- [Task statement]: Your answer should restate each line of the data below word for word.

- [Entries supplied]:
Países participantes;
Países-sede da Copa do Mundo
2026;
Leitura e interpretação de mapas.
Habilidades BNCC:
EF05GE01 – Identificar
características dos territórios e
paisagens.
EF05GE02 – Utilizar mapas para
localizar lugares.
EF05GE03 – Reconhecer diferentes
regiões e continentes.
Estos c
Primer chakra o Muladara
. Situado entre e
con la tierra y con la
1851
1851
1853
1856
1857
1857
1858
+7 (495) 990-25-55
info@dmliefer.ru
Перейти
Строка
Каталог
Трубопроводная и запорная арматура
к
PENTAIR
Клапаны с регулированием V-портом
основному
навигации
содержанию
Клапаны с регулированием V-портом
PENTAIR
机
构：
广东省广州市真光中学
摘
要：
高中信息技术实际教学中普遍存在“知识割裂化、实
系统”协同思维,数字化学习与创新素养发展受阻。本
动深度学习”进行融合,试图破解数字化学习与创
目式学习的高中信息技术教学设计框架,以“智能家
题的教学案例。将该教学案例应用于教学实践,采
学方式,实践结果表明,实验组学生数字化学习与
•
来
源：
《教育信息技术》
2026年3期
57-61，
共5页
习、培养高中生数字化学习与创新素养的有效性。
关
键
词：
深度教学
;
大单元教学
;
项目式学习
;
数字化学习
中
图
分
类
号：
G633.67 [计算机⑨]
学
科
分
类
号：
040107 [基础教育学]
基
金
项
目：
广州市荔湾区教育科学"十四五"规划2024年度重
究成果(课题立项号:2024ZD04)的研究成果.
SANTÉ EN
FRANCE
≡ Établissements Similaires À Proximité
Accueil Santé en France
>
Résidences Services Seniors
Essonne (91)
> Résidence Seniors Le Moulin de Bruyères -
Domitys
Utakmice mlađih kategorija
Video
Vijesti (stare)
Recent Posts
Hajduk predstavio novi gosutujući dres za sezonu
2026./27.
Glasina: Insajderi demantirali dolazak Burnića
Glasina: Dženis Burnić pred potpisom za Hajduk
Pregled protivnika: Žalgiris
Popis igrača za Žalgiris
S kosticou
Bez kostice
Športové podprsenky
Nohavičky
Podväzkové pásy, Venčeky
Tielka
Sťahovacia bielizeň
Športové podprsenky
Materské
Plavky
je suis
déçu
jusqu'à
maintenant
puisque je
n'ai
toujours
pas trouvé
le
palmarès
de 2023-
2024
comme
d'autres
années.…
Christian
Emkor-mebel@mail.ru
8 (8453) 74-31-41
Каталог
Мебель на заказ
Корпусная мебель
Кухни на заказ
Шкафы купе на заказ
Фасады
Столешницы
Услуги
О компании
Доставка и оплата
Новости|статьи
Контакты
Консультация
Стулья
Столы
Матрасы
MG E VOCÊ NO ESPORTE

- [Task answer]:
Países participantes;
Países-sede da Copa do Mundo
2026;
Leitura e interpretação de mapas.
Habilidades BNCC:
EF05GE01 – Identificar
características dos territórios e
paisagens.
EF05GE02 – Utilizar mapas para
localizar lugares.
EF05GE03 – Reconhecer diferentes
regiões e continentes.
Estos c
Primer chakra o Muladara
. Situado entre e
con la tierra y con la
1851
1851
1853
1856
1857
1857
1858
+7 (495) 990-25-55
info@dmliefer.ru
Перейти
Строка
Каталог
Трубопроводная и запорная арматура
к
PENTAIR
Клапаны с регулированием V-портом
основному
навигации
содержанию
Клапаны с регулированием V-портом
PENTAIR
机
构：
广东省广州市真光中学
摘
要：
高中信息技术实际教学中普遍存在“知识割裂化、实
系统”协同思维,数字化学习与创新素养发展受阻。本
动深度学习”进行融合,试图破解数字化学习与创
目式学习的高中信息技术教学设计框架,以“智能家
题的教学案例。将该教学案例应用于教学实践,采
学方式,实践结果表明,实验组学生数字化学习与
•
来
源：
《教育信息技术》
2026年3期
57-61，
共5页
习、培养高中生数字化学习与创新素养的有效性。
关
键
词：
深度教学
;
大单元教学
;
项目式学习
;
数字化学习
中
图
分
类
号：
G633.67 [计算机⑨]
学
科
分
类
号：
040107 [基础教育学]
基
金
项
目：
广州市荔湾区教育科学"十四五"规划2024年度重
究成果(课题立项号:2024ZD04)的研究成果.
SANTÉ EN
FRANCE
≡ Établissements Similaires À Proximité
Accueil Santé en France
>
Résidences Services Seniors
Essonne (91)
> Résidence Seniors Le Moulin de Bruyères -
Domitys
Utakmice mlađih kategorija
Video
Vijesti (stare)
Recent Posts
Hajduk predstavio novi gosutujući dres za sezonu
2026./27.
Glasina: Insajderi demantirali dolazak Burnića
Glasina: Dženis Burnić pred potpisom za Hajduk
Pregled protivnika: Žalgiris
Popis igrača za Žalgiris
S kosticou
Bez kostice
Športové podprsenky
Nohavičky
Podväzkové pásy, Venčeky
Tielka
Sťahovacia bielizeň
Športové podprsenky
Materské
Plavky
je suis
déçu
jusqu'à
maintenant
puisque je
n'ai
toujours
pas trouvé
le
palmarès
de 2023-
2024
comme
d'autres
années.…
Christian
Emkor-mebel@mail.ru
8 (8453) 74-31-41
Каталог
Мебель на заказ
Корпусная мебель
Кухни на заказ
Шкафы купе на заказ
Фасады
Столешницы
Услуги
О компании
Доставка и оплата
Новости|статьи
Контакты
Консультация
Стулья
Столы
Матрасы
MG E VOCÊ NO ESPORTE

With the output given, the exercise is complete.